取り立て番ルオが黒地太字の免除枠を叩く。

「救護/避難/破損。——名で言え。返せるお願いで。売買は無効」

札束は掲示板の改めた名に吸い込まれる。

ざまぁは、閘鐘が一度だけ澄む音。静かで、遠くまで通る。


夕刻。

最後の水出し。風が変わり、波頭が立つ。

梁の影で、小さな輪が鳴った。

水頭輪(すいとうりん)——緩衝の輪の水版。

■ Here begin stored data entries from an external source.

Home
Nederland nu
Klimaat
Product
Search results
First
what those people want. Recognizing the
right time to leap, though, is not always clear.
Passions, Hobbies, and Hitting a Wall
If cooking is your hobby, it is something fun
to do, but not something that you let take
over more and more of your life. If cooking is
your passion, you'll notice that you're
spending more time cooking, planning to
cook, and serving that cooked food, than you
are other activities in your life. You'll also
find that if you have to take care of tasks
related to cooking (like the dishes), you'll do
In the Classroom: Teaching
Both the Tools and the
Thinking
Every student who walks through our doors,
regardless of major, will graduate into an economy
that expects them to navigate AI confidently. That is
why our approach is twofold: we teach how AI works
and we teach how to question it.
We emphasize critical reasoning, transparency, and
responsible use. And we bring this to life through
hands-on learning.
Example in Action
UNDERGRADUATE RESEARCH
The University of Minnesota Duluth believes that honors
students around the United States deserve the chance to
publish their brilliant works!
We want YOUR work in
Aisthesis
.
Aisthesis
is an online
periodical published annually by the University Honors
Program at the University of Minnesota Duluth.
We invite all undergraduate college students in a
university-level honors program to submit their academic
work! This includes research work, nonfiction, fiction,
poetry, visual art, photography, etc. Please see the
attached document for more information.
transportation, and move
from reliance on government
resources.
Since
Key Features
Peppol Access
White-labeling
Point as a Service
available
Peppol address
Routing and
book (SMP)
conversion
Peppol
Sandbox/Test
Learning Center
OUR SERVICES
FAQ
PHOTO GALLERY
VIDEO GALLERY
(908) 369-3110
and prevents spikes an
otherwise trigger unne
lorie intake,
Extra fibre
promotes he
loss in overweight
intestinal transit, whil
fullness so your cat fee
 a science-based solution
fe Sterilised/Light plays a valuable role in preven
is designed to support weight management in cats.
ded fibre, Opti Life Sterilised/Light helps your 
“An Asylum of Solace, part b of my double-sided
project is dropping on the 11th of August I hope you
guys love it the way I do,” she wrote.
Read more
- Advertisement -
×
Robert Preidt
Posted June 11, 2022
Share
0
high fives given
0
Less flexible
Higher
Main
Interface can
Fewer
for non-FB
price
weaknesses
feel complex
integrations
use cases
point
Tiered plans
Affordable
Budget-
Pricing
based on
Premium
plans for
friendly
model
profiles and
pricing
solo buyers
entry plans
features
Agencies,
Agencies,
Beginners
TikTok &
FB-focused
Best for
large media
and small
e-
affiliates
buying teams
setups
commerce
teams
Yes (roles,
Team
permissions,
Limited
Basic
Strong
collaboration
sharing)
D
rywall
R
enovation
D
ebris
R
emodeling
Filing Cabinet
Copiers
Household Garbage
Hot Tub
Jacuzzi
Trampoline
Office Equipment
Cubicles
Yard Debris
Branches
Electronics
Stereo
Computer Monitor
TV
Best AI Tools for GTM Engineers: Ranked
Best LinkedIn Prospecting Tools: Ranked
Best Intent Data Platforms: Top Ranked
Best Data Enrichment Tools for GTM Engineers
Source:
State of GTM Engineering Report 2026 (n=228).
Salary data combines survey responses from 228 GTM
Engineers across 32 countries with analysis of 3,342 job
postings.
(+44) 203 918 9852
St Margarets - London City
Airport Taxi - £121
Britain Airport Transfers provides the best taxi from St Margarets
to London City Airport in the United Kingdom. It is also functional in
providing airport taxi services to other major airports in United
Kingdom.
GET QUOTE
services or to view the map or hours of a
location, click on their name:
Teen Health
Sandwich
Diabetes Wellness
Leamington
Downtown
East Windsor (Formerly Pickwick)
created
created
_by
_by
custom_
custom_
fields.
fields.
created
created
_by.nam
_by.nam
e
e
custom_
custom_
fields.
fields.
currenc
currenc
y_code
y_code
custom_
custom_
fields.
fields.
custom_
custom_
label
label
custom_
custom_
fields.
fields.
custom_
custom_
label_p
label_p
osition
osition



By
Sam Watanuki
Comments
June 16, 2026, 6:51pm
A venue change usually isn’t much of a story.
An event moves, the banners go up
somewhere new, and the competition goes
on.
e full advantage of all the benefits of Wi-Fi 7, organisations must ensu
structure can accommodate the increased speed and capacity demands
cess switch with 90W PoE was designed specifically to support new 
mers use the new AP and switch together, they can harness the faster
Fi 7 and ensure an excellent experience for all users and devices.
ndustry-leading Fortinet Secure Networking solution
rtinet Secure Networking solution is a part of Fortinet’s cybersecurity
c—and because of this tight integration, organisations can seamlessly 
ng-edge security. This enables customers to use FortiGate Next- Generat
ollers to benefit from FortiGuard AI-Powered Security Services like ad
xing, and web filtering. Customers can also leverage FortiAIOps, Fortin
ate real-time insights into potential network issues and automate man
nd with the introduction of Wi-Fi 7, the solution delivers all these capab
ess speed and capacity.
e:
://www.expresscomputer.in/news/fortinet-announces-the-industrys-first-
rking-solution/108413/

待水をゼロへ押し、吐きっぱなしを最適とする罠。


「回さない輪・水版」

僕は柱に紙を貼る。


《回さない輪・水版》

一:止めの号令(帯長の名)

二:半(若草/鐘一打)

三:溜め(琥珀:待水を持つ)

四:放つ(白:段開きで)

五:終わり(閘鐘一度/灯三瞬/器重ね)


ディオムが輪の側面に白い印。

「“吐きっぱなし”の口を外に。逆刻みは溜めに結ぶ」

ユーンが短く添える。

「詩なら**『半、ためる』**」


若草半。

琥珀、ひと拍。

白で放つ。

ドンは来ない。

水面が落ち着き、舟がするりと出た。


夜。

ブランの綴り本に新しい頁。


《R1-水付録 RL1》

必須:


交互帯(水入れ→空→水出し)


段開き(止め→溜め→放つ)


待水の余白(舟一艘/人一列/器ひと山)


逆刻み界面(水位匣/水頭輪)


終わりの合図(閘鐘一度/灯三瞬/器重ね)

推奨:


水位の見せ方 S-ShowW(黒地白字/縦板高/斜め十五)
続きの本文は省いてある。